Dorn emphasized DoD's commitment to providing equal benefits to Reserve and National Guard personnel on active duty. "This is a lesson from Operation Desert Storm," said Dorn. "We worked very closely with the Congress and made adjustments to ensure that once called up, our reserve components and their families enjoy the same benefits as the active force."

Dorn said these benefits include medical and dental coverage and access to commissaries and exchanges. In addition, Dorn said Reserve and Guard personnel would retain re-employment protection, transitional medical and dental care, and guarantees under the Soldiers and Sailors Relief Act.

To prepare stateside personnel for Bosnia, Dorn said, the Army is conducting four- to seven-day training sessions at three East Coast military bases. Personnel at Fort Bragg, N.C., Fort Benning, Ga., and Fort Dix, N.J. brief deploying members on matters they'll need to know about while deployed. These include rules of engagement and situation updates from the field.

In addition, all personnel will receive health, equipment and training verification checks to ensure they are deployable. These checks include weapons qualification, proper clothing for the cold Balkan climate and immunizations. Once those forces arrive in Germany, Dorn said, they'll receive additional up-to-date situation briefings preceding movement to their final locations.

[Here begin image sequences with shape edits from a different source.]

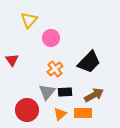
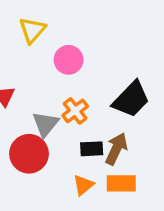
gray triangle: (47, 92) -> (45, 124), moved
brown arrow: (94, 95) -> (116, 149), moved, turned -36
red circle: (27, 110) -> (29, 154), moved

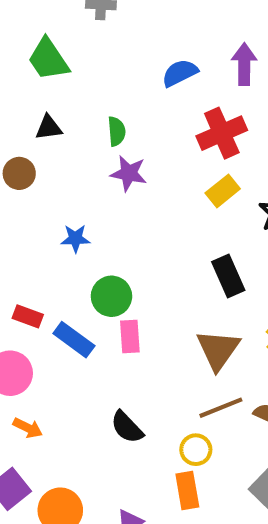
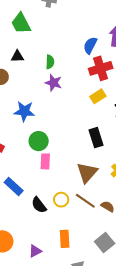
blue semicircle: (180, 73) -> (90, 45), moved, turned -42
blue star: (75, 238) -> (24, 111), size x1.5
blue rectangle: (74, 340) -> (14, 187), moved
brown line: (221, 408) -> (85, 201), turned 50
yellow circle: (196, 450) -> (61, 200), moved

Dorn said postal addresses will soon be available so personnel may receive mail. Telephone and electronic mail services from Bosnia must be  through commercial ventures. Dorn said DoD cannot ask phone companies to provide free or commercial telephone services to service members.

Dorn concluded his remarks by addressing concerns about deployments so close to holidays. "We understand that family members are always going to be upset and disturbed when their loved ones are deployed on short notice," said Dorn. "I think the family members understand that their spouses are doing important duty. We think we have in place the mechanisms to help them understand the situation and cope with it."